Myanmar : Les attaques contre les musulmans se poursuivent en s'intensifiant

En raison des attaques systématiques dont sont victimes les musulmans d'Arakan au Myanmar depuis le début des années 70, près de 84 % de la population musulmane s'est réfugiée dans les pays voisins afin d'échapper à l'épuration ethnique

Myanmar : Les attaques contre les musulmans se poursuivent en s'intensifiant

L'Union des musulmans d'Arakan (ARU) a indiqué, jeudi, que les attaques contre les musulmans d'Arakan se poursuivent en s'intensifiant.

La structure qui regroupe 61 organisations luttant pour les droits des musulmans d'Arakan a fait, jeudi, le point sur la situation à Arakan. 

Le communiqué publié par l'ARU précise que les attaques contre les musulmans d'Arakan se poursuivent dans les villes de Maungdaw, de Buthidaung et de Rathidaung mais que la stratégie utilisée est différente. 

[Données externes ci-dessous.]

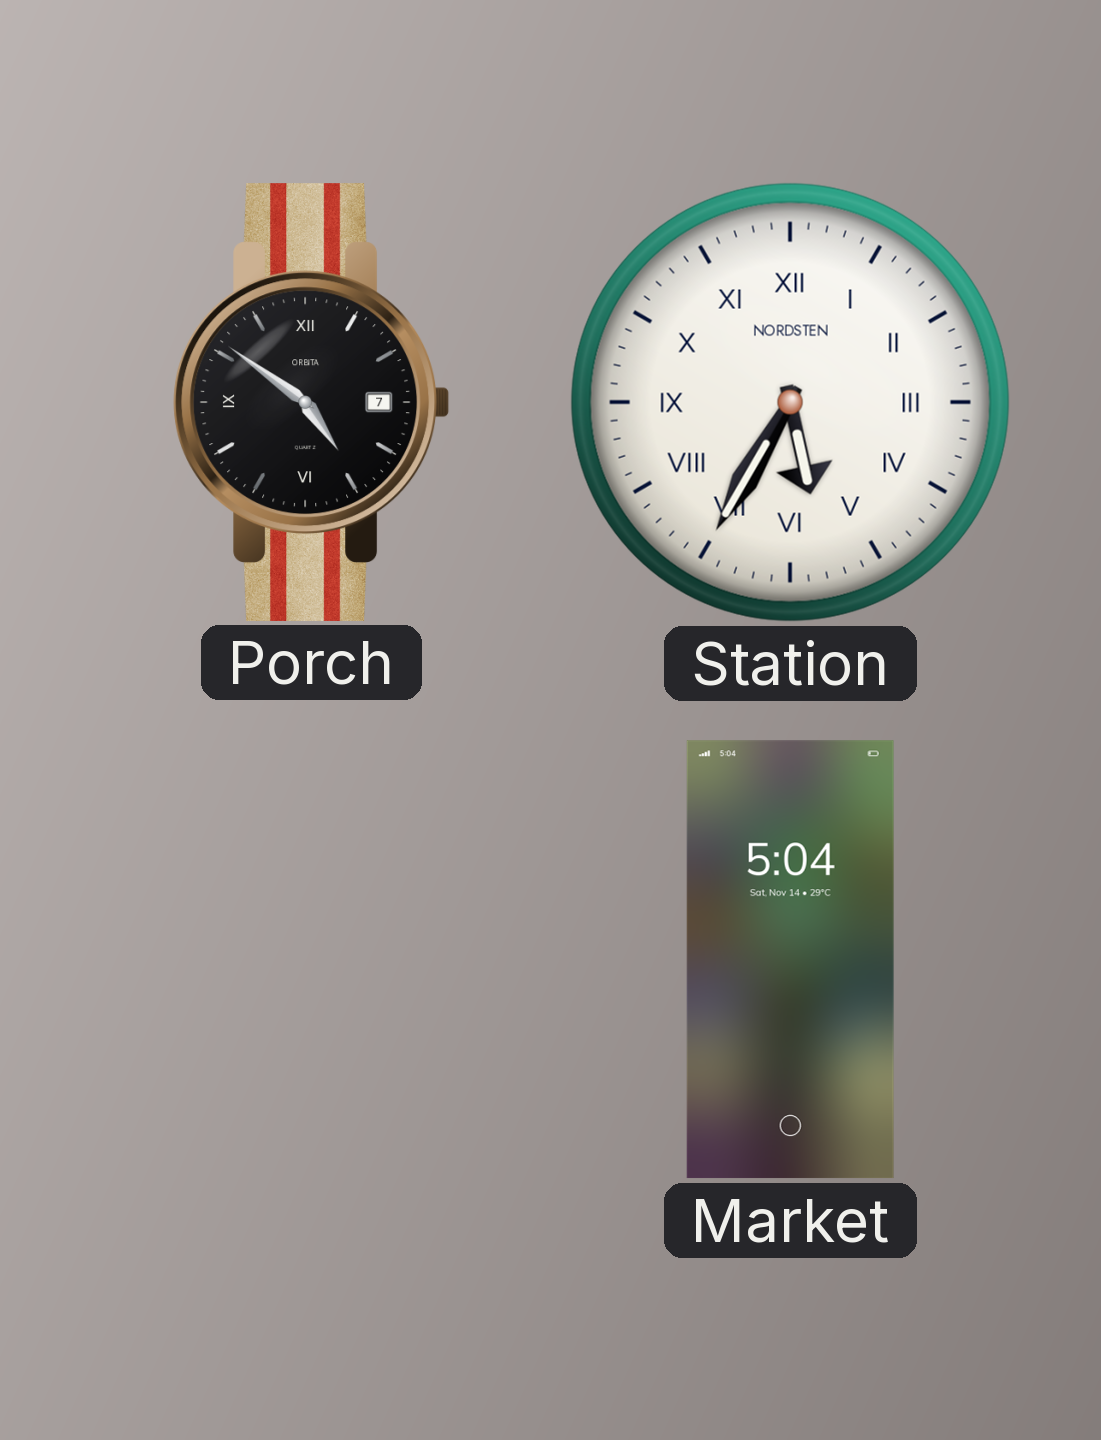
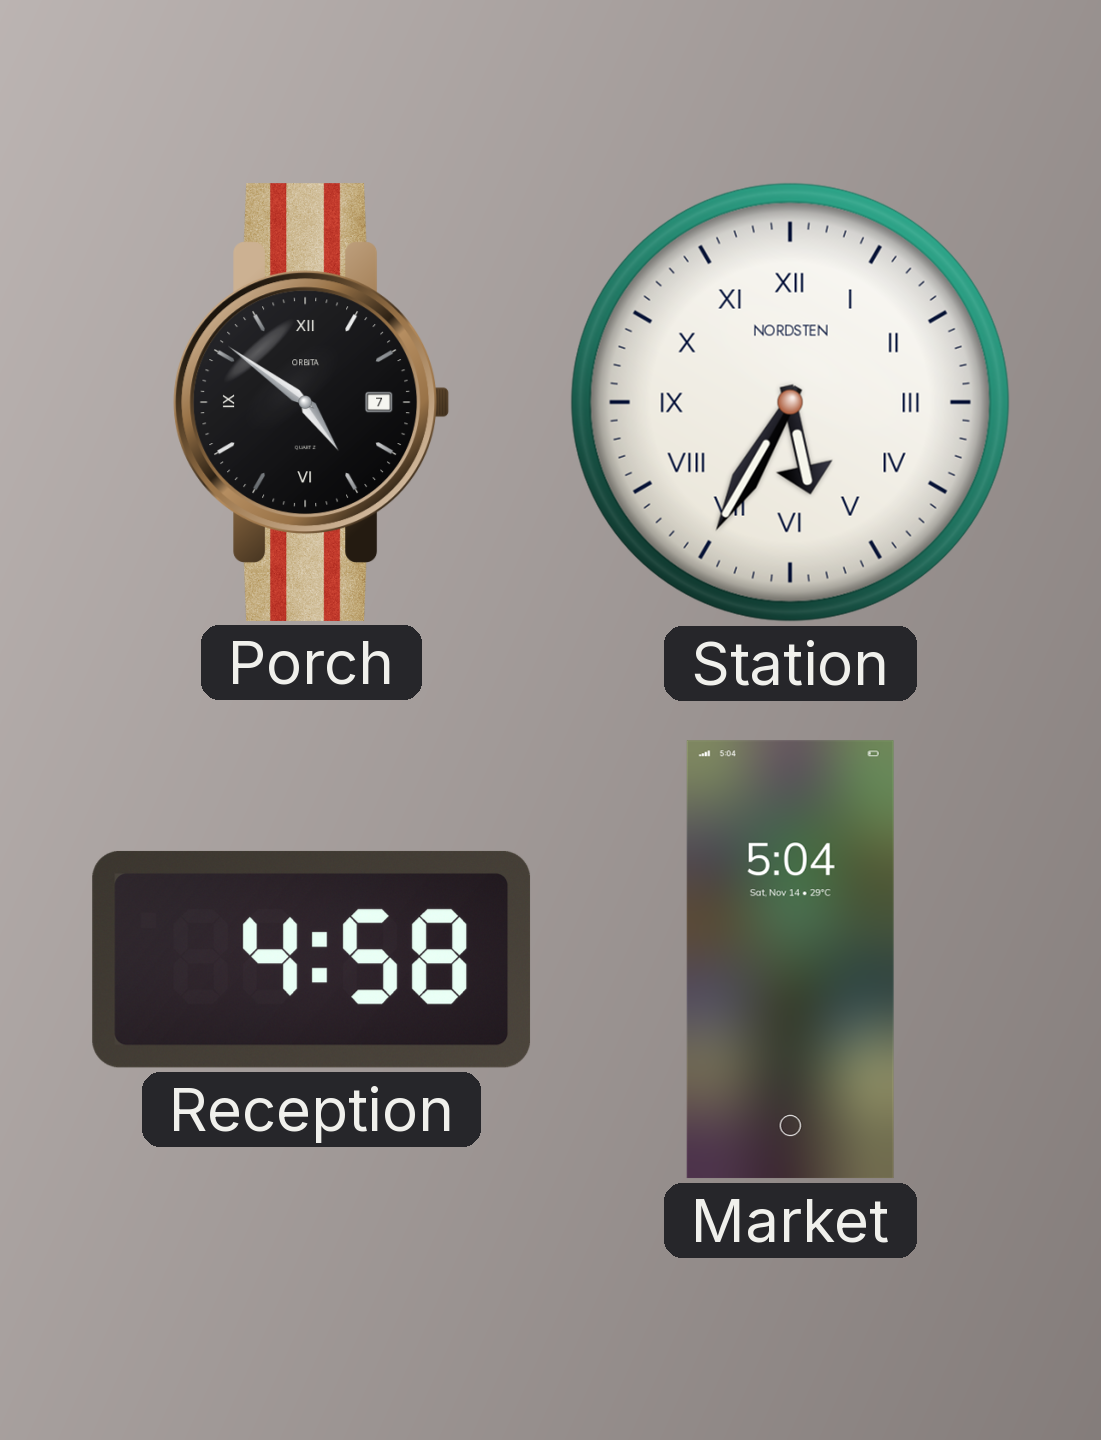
Reception: none -> 4:58
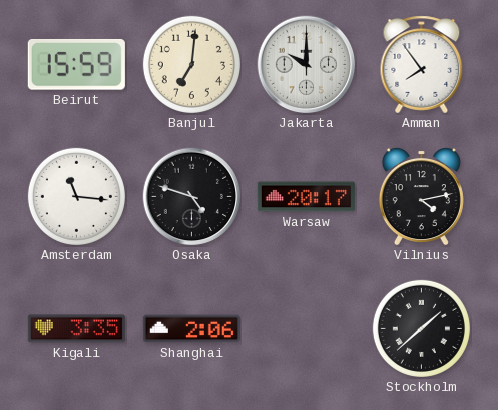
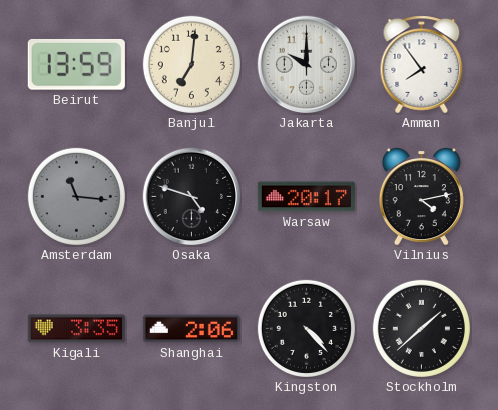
Beirut: 15:59 -> 13:59
Amsterdam dial: white -> grey
Kingston: none -> 4:23
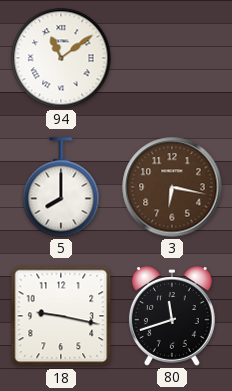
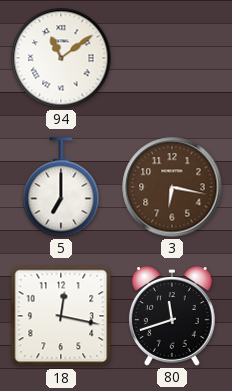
5: 8:00 -> 7:00
18: 9:17 -> 12:17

"Le gouvernement du Myanmar a déclaré, dernièrement que les opérations militaires ont été stoppées dans les villes de Maungdaw et de Buthidaung et que les gens pouvaient reprendre le cours normal de leurs vies. Mais malgré cela, les boudhistes fanatiques, avec la complicité de la police, continuent d'attaquer les musulmans d'Arakan avec encore plus d'intensité", a t-il été souligné

Des témoignages de musulmans d'Arakan réfugiés font état de nombreux cas de viols commis par des boudhistes extrémistes et des militaires sur des femmes musulmanes, affirme le communiqué. 

Selon l'ARU, la situation tend à s'améliorer graduellement à Maungdaw mais qu'au contraire elle empire à Buthidaung et qu'à Rathidaung où il ne reste presque plus de musulmans.

Une pénurie alimentaire est à déplorer dans les villages d'Arakan où se trouvent encore des Musulmans car les boudhistes fanatiques empêchent les commerçants de vendre de la nourriture aux musulmans, relève le document. 

Le document lance aussi un appel à l'Organisation des Nations-Unis (ONU) et réclame la mise en application des recommandations de la Commission consultative pour l'Arakan dirigée par l'ancien Secrétaire général de l'ONU, Kofi Annan, le retour des musulmans d'Arakan chez eux et l'autorisation de reconstruire les villages ainsi que l'arrêt de l'armement des boudhistes fanatiques par l'armée, l'arrêt de la diffusion de fausses informations, l'accès de l'aide humanitaire et des journalistes dans la région et que soit traduit en justice les responsables des attaques. 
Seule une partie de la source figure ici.